### WHAT IS REQUIRED
Gather all lines with "Radeon" from the records.

◇ ◇ ◇

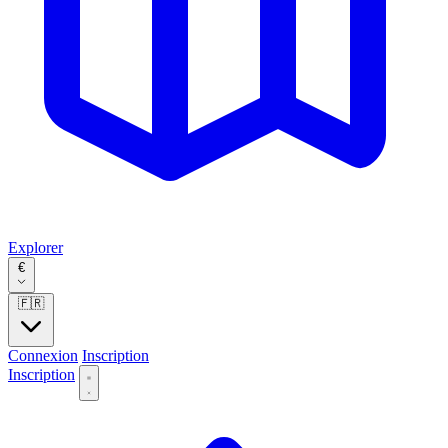
Explorer
€
🇫🇷
Connexion
Inscription
Inscription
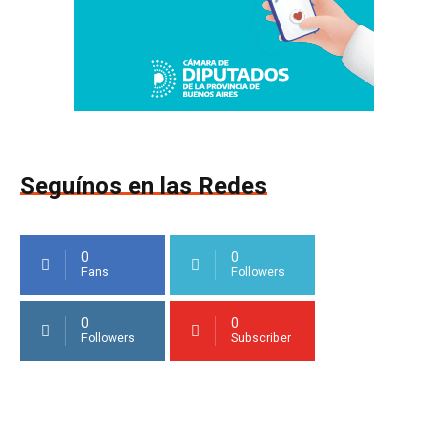
Seguínos en las Redes
0
0
Fans
Followers
0
0
Followers
Subscriber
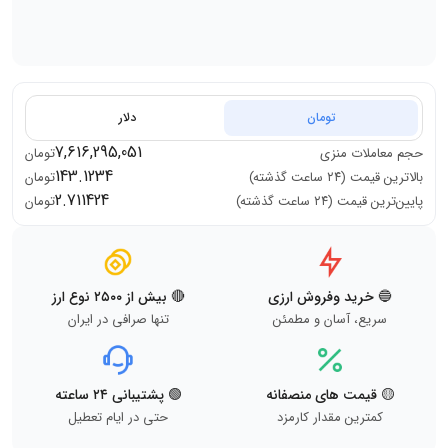
تومان
دلار
7,616,295,051
حجم معاملات
منزی
تومان
143.1234
بالاترین قیمت (۲۴ ساعت گذشته)
تومان
2.711424
پایین‌ترین قیمت (۲۴ ساعت گذشته)
تومان
🔵 خرید وفروش ارزی
🔴 بیش از ۲۵۰۰ نوع ارز
سریع، آسان و مطمئن
تنها صرافی در ایران
🟡 قیمت های منصفانه
🟢 پشتیبانی ۲۴ ساعته
کمترین مقدار کارمزد
حتی در ایام تعطیل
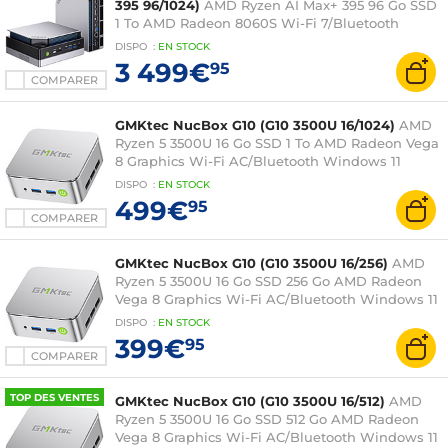
395 96/1024)
AMD Ryzen AI Max+ 395 96 Go SSD
1 To AMD Radeon 8060S Wi-Fi 7/Bluetooth
Windows 11 Professionnel
DISPO
:
EN
STOCK
3 499€
95
COMPARER
GMKtec NucBox G10 (G10 3500U 16/1024)
AMD
Ryzen 5 3500U 16 Go SSD 1 To AMD Radeon Vega
8 Graphics Wi-Fi AC/Bluetooth Windows 11
Professionnel
DISPO
:
EN
STOCK
499€
95
COMPARER
GMKtec NucBox G10 (G10 3500U 16/256)
AMD
Ryzen 5 3500U 16 Go SSD 256 Go AMD Radeon
Vega 8 Graphics Wi-Fi AC/Bluetooth Windows 11
Professionnel
DISPO
:
EN
STOCK
399€
95
COMPARER
TOP DES VENTES
GMKtec NucBox G10 (G10 3500U 16/512)
AMD
Ryzen 5 3500U 16 Go SSD 512 Go AMD Radeon
Vega 8 Graphics Wi-Fi AC/Bluetooth Windows 11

◇ ◇ ◇

### RESPONSE BELOW
1 To AMD Radeon 8060S Wi-Fi 7/Bluetooth
Ryzen 5 3500U 16 Go SSD 1 To AMD Radeon Vega
Ryzen 5 3500U 16 Go SSD 256 Go AMD Radeon
Ryzen 5 3500U 16 Go SSD 512 Go AMD Radeon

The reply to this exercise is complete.